これまで歩いてきた各地の、思い出深き街、懐かしき人々、心に残る言葉を書き綴る。その地の酒と食と人情に触れながら…。

トルコ紀行26 ・・・ トルコ風呂(つづき)

2009-11-29 14:21:05 | 

 風呂から上がり出口に向かうと、受付のおばちゃんが大きなバスタオルを広げて待っている。私はその前に行き、腰に巻いたずぶ濡れの布(ペシュタマル)を外そうとすると、慌てたおばちゃんが「ノー、ノー、ノー、・・・」と静止して、びしびしょの大きなペシュタマルの上から乾いたバスタオルを巻きつけ、その下から濡れたペシュタマルを外してくれた。
 当然バスタオルはかなり濡れた。折角なら乾いているタオルで体を拭きたかったのであるが。日本なら、番台のおばちゃんぐらいが見ていても素裸で出てきて体を拭きながらしばらく裸でいるが、ここはトルコだ! 女性はスカーブで肌を隠す国だ。いくら受け付けのおばちゃんとはいえ女性の前で全裸になろうとした自分を恥じた。もちろん私は、素早くバスタオルを受け取って、瞬時に下半身を隠すつもりでいたのであるが。

 そこで思い出したのが、これまたガイドフラットさんのお話。
 
「日本に行って一番驚いたことは、83分発の電車が本当に83分に出たことだ」という話は既に書いた。彼は、もう一つ驚いた話として次のように語った。
 
「もう一つ驚いたのは、裸で入る風呂(公衆浴場)だ。加えてトルコとの最大の違いは、日本人のアソコに毛があることだ。トルコでは男女とも一週間に一度は剃る。清潔のためだ」
 
私はその時、「トルコ人は顔にはみんな髭を生やしているのに、なぜ下の毛だけ剃るのか? 髭は不潔ではないのか?」と質問したが、彼の答えは「・・・清潔のためだ・・・」と言うだけでもう一つはっきりしなかった。

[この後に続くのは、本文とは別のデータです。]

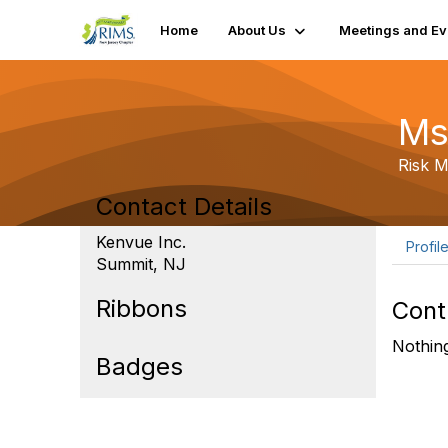
Home
About Us
Meetings and Ev
Ms
Risk 
Contact Details
Kenvue Inc.
Profil
Summit, NJ
Ribbons
Cont
Nothing
Badges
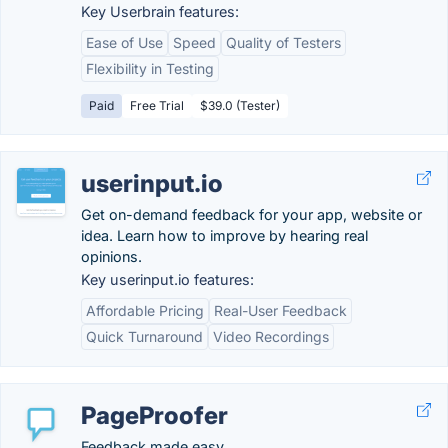
Key Userbrain features:
Ease of Use
Speed
Quality of Testers
Flexibility in Testing
Paid
Free Trial
$39.0 (Tester)
userinput.io
Get on-demand feedback for your app, website or
idea. Learn how to improve by hearing real
opinions.
Key userinput.io features:
Affordable Pricing
Real-User Feedback
Quick Turnaround
Video Recordings
PageProofer
Feedback made easy.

 それはさておき、カッパドキアのウチヒサール・カヤ・ホテルでの、ハマムのおばちゃんには失礼なことをしたと今も恥じている。思い起こせばあの受付のおばちゃんは、経験上、日本人が不潔にも下半身の毛を生やしたままにしていることを知っていて、「あの不浄、不潔なもの」を見せられてはたまらないと思い、あわてて「ノー、ノー、・・・・」と静止したのかもしれない。
 少なくとも私は、知的、文化的水準の上で相当低い人間と見られたに違いない。